Tempo variabile temperatura sopportabile. Sabato pioggia.

Impressioni: Norimberga, come quasi tutte le città tedesche è stata rasa al suolo dai bombardamenti alleati ma ricostruita identica a prima. Solo che lo sai e non ti fa lo stesso effetto. E' circondata da una possente cinta di mura ed è dominata dal Kaiserburg, la fortezza del sedicesimo secolo, che si visita solo con guida, ma in lingua tedesca. Non parlo tedesco, mi sono accontentata del panorama e del vento che soffiava (freddddo).

Da vedere ci sarebbe anche la casa di del pittore Durer, qualche bella chiesa come San Lorenzo, e ricordi del terzo Reich, come la corte del processo ai gerarchi nazisti.

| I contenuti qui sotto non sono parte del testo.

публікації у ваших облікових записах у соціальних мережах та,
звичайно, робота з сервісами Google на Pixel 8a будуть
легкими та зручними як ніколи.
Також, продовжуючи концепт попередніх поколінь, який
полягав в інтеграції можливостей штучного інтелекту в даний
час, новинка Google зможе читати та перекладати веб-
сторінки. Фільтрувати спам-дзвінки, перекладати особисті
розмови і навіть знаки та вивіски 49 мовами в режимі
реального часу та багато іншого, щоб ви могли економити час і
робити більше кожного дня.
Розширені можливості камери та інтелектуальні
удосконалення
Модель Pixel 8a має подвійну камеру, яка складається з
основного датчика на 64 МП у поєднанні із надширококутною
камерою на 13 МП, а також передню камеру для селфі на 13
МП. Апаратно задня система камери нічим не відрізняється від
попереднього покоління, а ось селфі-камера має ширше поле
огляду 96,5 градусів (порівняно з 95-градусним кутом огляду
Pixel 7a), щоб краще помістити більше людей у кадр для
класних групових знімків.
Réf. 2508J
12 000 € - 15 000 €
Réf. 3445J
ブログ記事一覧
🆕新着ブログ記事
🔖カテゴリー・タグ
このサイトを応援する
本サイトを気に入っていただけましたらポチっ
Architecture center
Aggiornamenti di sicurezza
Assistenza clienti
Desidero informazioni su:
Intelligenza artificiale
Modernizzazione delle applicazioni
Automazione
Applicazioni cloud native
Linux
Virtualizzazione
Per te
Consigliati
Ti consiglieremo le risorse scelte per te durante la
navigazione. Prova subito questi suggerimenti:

Escursioni da Norimberga: Bamberga, cittadina patrimonio Unesco,  ben conservata e piena di edifici barocchi. Raggiungibile da Norimberga in 45 minuti di treno, dalla stazione centrale.

Mercatino: ho letto che è il più grande di tutta la Germania, ma non mi è sembrato. Occupa la piazza principale della città, la Hauptplatz e pullula di stands. Io, che sono interessata soprattutto a quelli gastronomici ho notato con disappunto poca, pochissima varietà rispetto ad altri mercati visitati (Francoforte, Treviri, Stoccarda, Rothenburg ober Tauer). La specialità di Norimberga sono i salcicciotti bianchi, perciò se ne trovavano in tutte le salse, anche a metro, mentre c'era ben poco del resto. Per i dolci ci si poteva sbizzarrire di più, waffeln semplici o articolati (panna, nutella, fragole), frutta ricoperta da uno strato di cioccolata, fruchtebrote (pane dolce alla frutta).

Su tutto l'immancabile Gluhwein, vino rosso caldo e speziato da sorseggiare passeggiando.